Andrew Ryan (Bioshock): One of the most memorable antagonists in gaming.
Terror Mask (Splatterhouse (2010)): Its dark humor is enough to make a crack up every time.

I can name more.


----------



## Judge Spear (Sep 19, 2012)

Rheumatism said:


> You ever play Dirge of Cerberus on the PS2?  That's got a lot of Vincent.



That's where I learned to like him. I fiended on that damn game.


----------



## Bantamu (Sep 19, 2012)

Xeras'na Bladewing said:


> Terror Mask (Splatterhouse (2010)): Its dark humor is enough to make a crack up every time.



When I found out that the voice actor for the terror mask also does the voice for Winnie the Pooh, I laughed so much harder than I should have.


----------



## Judge Spear (Sep 19, 2012)

Bantamu said:


> When I found out that the voice actor for the terror mask also does the voice for Winnie the Pooh, I laughed so much harder than I should have.



He also did Cat from CatDog. Fits so well.


----------



## Xeras'na Bladewing (Sep 19, 2012)

XoPachi said:


> He also did Cat from CatDog. Fits so well.


And Pete in Kingdom Hearts. 

He's played a lot of gruff or villain-like characters as well.


----------



## Ranguvar (Sep 19, 2012)

Gordon Freeman


----------



## Ramses (Sep 19, 2012)

Garrus, from Mass Effect, partly because I want to be more like him.

Also, Grunt - when I played ME2 I had such a crush on Grunt. And he's not my type at all!


----------



## Bantamu (Sep 20, 2012)

Green_Knight said:


> Gordon Freeman



Meh. He talks too much.


----------



## Butters Shikkon (Sep 20, 2012)

-*Ansem seeker of Darkness from Kingdom Hearts*. The Zane train has arrived, ladies!!!  Love his style while he prattles on about Darkness. 
-*GLaDOS from Portal.* She is effectively the main character of the game as she does all the talking and provides such dark humor to the series. It wouldn't be the same witout her.
-*Spyro from...Spyro*. (The first generation.) He has the most adorable voice in the first one and remains carefree while the game gets tougher. I miss the 90's.
-_*Red from Pokemon Gold/Silver*._ This guys uses "..." as dialouge. That's all. Yet he is the ultimate challenge of the game, not to mention most powerful. For a guy that doesn't communicate with you, he has such an aura of badassery. For having so much for so little I can't help but put him on my list.


----------



## Hilda Rayner (Sep 20, 2012)

- *Papa Nier*.  He works hard, doesn't take crap, and only wants the best for his daughter Yonah.  Perhaps a little too gruff at times, and definitely very blunt when he needs to be, but deep down he's a great guy who just wants the world to be at peace.  This guy â™¥

- *Tir McDohl*.  While he may not say much his actions speak novels.  A former member of Imperial forces turned rebel, destined to gather the key members of the people to set the world in balance once again.  Did I mention I love Suikoden?


----------



## JowiStinks (Sep 20, 2012)

*Bowser*, mostly in his goofy Mario RPG incarnations. Love his artwork/design, love his incompetence, and love his complete blindness to said incompetence. And that red shock of hair really completes the deal, man. Come on.
*
Captain Olimar*, because of his _Super Smash Bros. Brawl _incarnation (talk about a challenging but rewarding character), pure simplicity of design, and overall adorableness. And _Pikmin _is shamefully underrated, man.

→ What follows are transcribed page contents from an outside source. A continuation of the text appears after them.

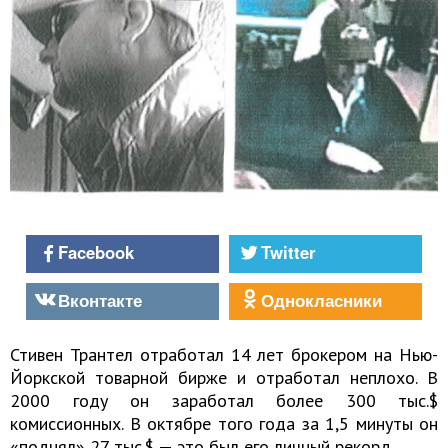
Facebook
Twitter
Вконтакте
Однокласники
Стивен Трантел отработал 14 лет брокером на Нью-
Йоркской товарной бирже и отработал неплохо. В
2000 году он заработал более 300 тыс.$
комиссионных. В октябре того года за 1,5 минуты он
«поднял» 27 тыс.$ — это был его личный рекорд.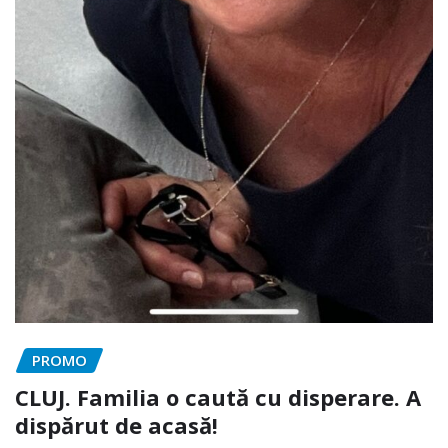
PROMO
CLUJ. Familia o caută cu disperare. A
dispărut de acasă!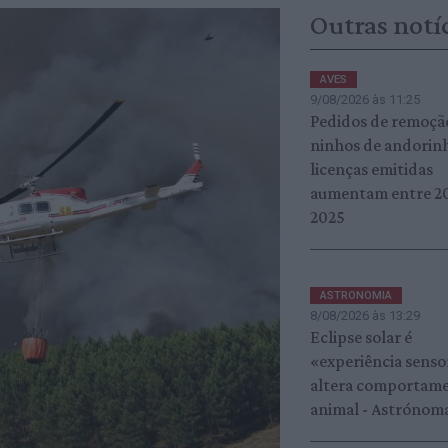
Outras notí
AVES
9/08/2026 às 11:25
Pedidos de remoçã
ninhos de andorin
licenças emitidas
aumentam entre 20
2025
ASTRONOMIA
8/08/2026 às 13:29
Eclipse solar é
«experiência sensor
altera comportam
animal - Astrónom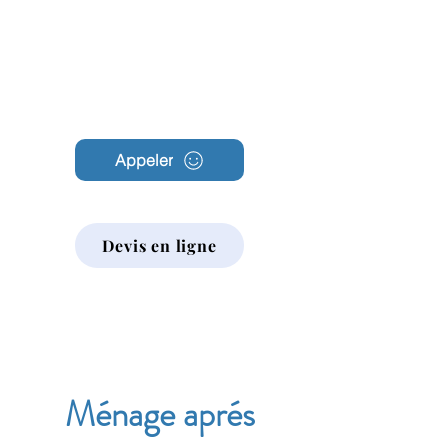
Archambault
Nettoyage
Appeler
Devis en ligne
Ménage aprés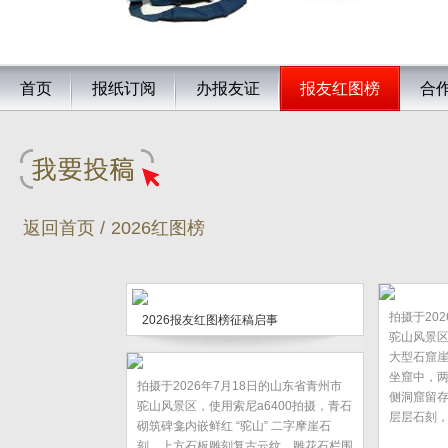
首页
报纸订阅
办报友证
报友红图榜
合
返回首页 /
2026红图榜
拍摄于20
2026报友红图榜征稿启事
驼山风景区
大型石窟
坐窟中，
拍摄于2026年7月18日的山东省青州市
侧洞窟留
驼山风景区，使用索尼a6400拍摄，青石
层层石刻，
砌筑碑龛内嵌鲜红 “驼山” 二字摩崖石
刻，上方石板雕刻复古云纹，雕花石栏围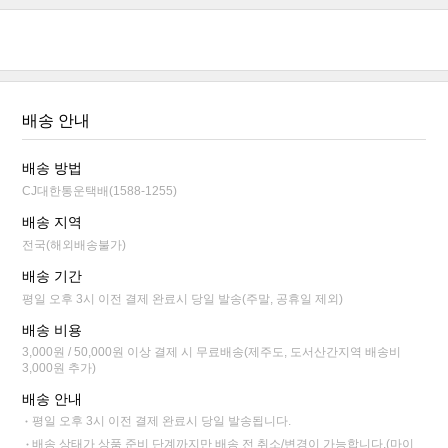
배송 안내
배송 방법
CJ대한통운택배(1588-1255)
배송 지역
전국(해외배송불가)
배송 기간
평일 오후 3시 이전 결제 완료시 당일 발송(주말, 공휴일 제외)
배송 비용
3,000원 / 50,000원 이상 결제 시 무료배송(제주도, 도서산간지역 배송비
3,000원 추가)
배송 안내
평일 오후 3시 이전 결제 완료시 당일 발송됩니다.
배송 상태가 상품 준비 단계까지만 배송 전 취소/변경이 가능합니다.(마이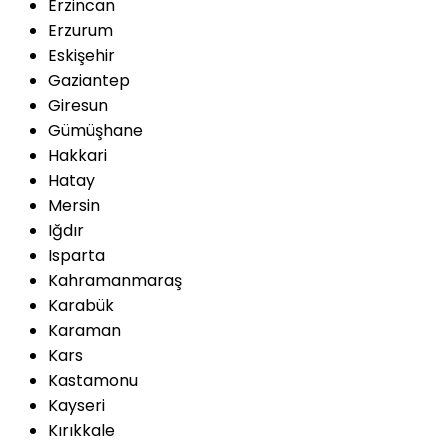
Erzincan
Erzurum
Eskişehir
Gaziantep
Giresun
Gümüşhane
Hakkari
Hatay
Mersin
Iğdır
Isparta
Kahramanmaraş
Karabük
Karaman
Kars
Kastamonu
Kayseri
Kırıkkale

And I can't pick; the whole damn *cast of* *Shin Megami Tensei: **Persona 3*. Everything about the story in that game was a home run. The villains were intriguingly, horrifically insane, the heroes were multi-faceted and flawed, and there was a complexity to everyone that kept me in suspense like so few video games do.


----------



## Bantamu (Sep 20, 2012)

JowiStinks said:


> *Bowser*, mostly in his goofy Mario RPG incarnations. Love his artwork/design, love his incompetence, and love his complete blindness to said incompetence. And that red shock of hair really completes the deal, man. Come on



I've always wondered why villains don't send all of their minions at once.


----------



## Judge Spear (Sep 20, 2012)

Been watching Splatterhpuse 2010. Gotta say, Terror Mask is the only talkative character that I want to keep talking. Fucking hilarious.


----------



## AtomicFlowers (Sep 20, 2012)

Sasha Nein & Milla Vodello from Psychonauts.  They're both equally wonderful.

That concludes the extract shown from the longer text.